For me to get into this discussion, I have to go WAY back to December 2020. Yes, that seems like a lifetime ago. Well there was a blog (remember those, not a Substack or a Medium post, but a blog) that was admittedly mean-hearted, but most things are nowadays, that went after the venerable photography agency MAGNUM for something that was brought to general knowledge on this photography marketing website that mostly had gear reviews. Following? Well then it goes further, the CEO of MAGNUM — a tech-giant addition to the administrative end of the agency that is owned by its photographers — and the President of the agency (because they have both a CEO and a President, something maybe most countries could follow with in 2021) responded the the allegations the blog put on a single photographer. I don’t want to go deeply into the controversy, because its been covered fully elsewhere in an article. This of course caused what Magnum’s CEO would call under her breath in internal communications “Trial by Twitter”, and to complete the Social-Circle, a member of MAGNUM’s educational wing had to respond on Instagram. Whew!
It’s some things that were stated on the Instagram post that I will focus on here. He said,
“I do believe that the main problem at play here is the lack of visual literacy of a large portion of the photography spectators and photographers inside Magnum Photos and across the photography world. We are offered almost no visual education in school. Due to the preconceived notion that ‘images speak for themselves’, photographers embarking on their on their professional careers do not often consider ways in which they might reinforce biases portrayed in photographs and visual materials through their practice.”

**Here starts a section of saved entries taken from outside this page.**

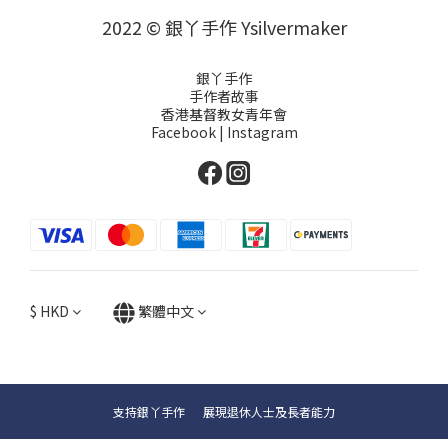
2022 © 銀丫手作 Ysilvermaker
銀丫手作
手作者故事
香港基督教女青年會
Facebook
|
Instagram
$
HKD
繁體中文
支持銀丫手作 展現退休人士及長者能力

Now, I’m not going to go much into the rest of the post. It was quite erudite and personal and you can find it yourself if you want to go deeper into the references to some flagrant discriminatory histories that are very prevalent in EVERY industry, and need to be quelled. What is important to my discussion here is the reference to Visual Literacy and how to dismantle the inadequacy of photography’s brief but important history (especially for democracy and capitalism’s overreaching, never-ending thirst for images), we have to first understand not only the technical, gear related history of the art, but also why and how the prevalent industries that depend on photography even came to be.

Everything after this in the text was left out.